The artwork style is quite interesting. It is a mix of pastel and chaotic pencil art, with a gritty rough edge to it. It is all mixed together quite well, with darker art showing flashbacks, which are then intercut with present day events shown in a lighter, but more frenzied style. The pastels showcase some of the more extreme examples of emotions Joshua is going through. Some of Alexander’s art is truly stunning, but perhaps less balanced than his work on Daredevil.

Now this might seem a strange complaint when talking about a book of a gothic nature, but I just found it to be a bit too dark. The shading is all over the place and it ruins some of the great artwork on display. I know this universe is meant to be steeped in sorrow, but it’s tricky to see what is going on in some cases, and besides, “it can’t rain all the time.” Which means- brighten it up a bit so I can see what I am reading!

This leads us onto the plot which there is not much to say about. It is basically the same as the original Crow book. There are a few adjustments, like the reincarnation angle, but other than that nothing changes. Some people like this repetition of plot lines, I for one am a big fan of the Friday the 13th movies and they are all basically the same film with different victims. But here it feels like not enough has changed. Joshua is just a copy of Eric Draven.

Every plot point flows exactly the same as the original. So we have the family killing (with the mandatory rape thrown in to show they are REAL bad guys), thugs who have no witty lines of dialogue and a police investigation that goes no where and isn’t really necessary. The thugs act exactly as you would expect them to and fall into the stereo typical roles of thug, druggy, maniac, etc. However, they’re just not very interesting, which delivers a big hit to the stories enjoyment. We are meant to hate these guys, so when Eric, sorry I mean Joshua gets his revenge, we’ll feel something. But they are so poorly fleshed out you will don’t care either way.

I’m not sure what the great John Wagner wrote for this, but it seems very little story was actually needed aside from ‘kill some innocents off and then get revenge on them.’ It might as well have been the same story, but it seems to have lost something, like being ‘fun to read.’ 

Another problem is that most of the characters are quite dull. The group of evil doers are boring, and because of their lack of dialogue (or any dialogue of value) and back story, they just float around the book waiting to be killed off. The main fault however is with Joshua. He is just not a very well written character. With Eric Draven we felt some emotion, some connection, we felt something! Joshua does not emote anything to the reader because he has no back story other than his family was killed. He doesn’t come across as an interesting person at all. If Joshua had more to say in the story and emoted a bit more (and shouting for revenge every few pages and looking confused does not count) then I could have got behind him.

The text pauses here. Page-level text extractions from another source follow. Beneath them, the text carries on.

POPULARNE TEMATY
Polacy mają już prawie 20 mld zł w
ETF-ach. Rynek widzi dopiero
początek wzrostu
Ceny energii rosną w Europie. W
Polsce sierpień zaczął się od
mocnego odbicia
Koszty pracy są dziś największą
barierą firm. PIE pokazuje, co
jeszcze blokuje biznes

Maybe it is the fault of the reader in this case. I am a massive fan of the original book and the movie, and I wonder if my enjoyment of them is clouding my judgement here. To be fair it is a hard act to follow, but from reading the original book again and re-watching the film, I noticed they have something special about them which I just don’t get from this sequel at all.


O’Barr wanted this to be the next Crow movie, and if it did get turned into a film then maybe it would have done well. I don’t see it myself. The book just does not have enough substance to keep it interesting which is a shame, but not such a loss as we will always have the original.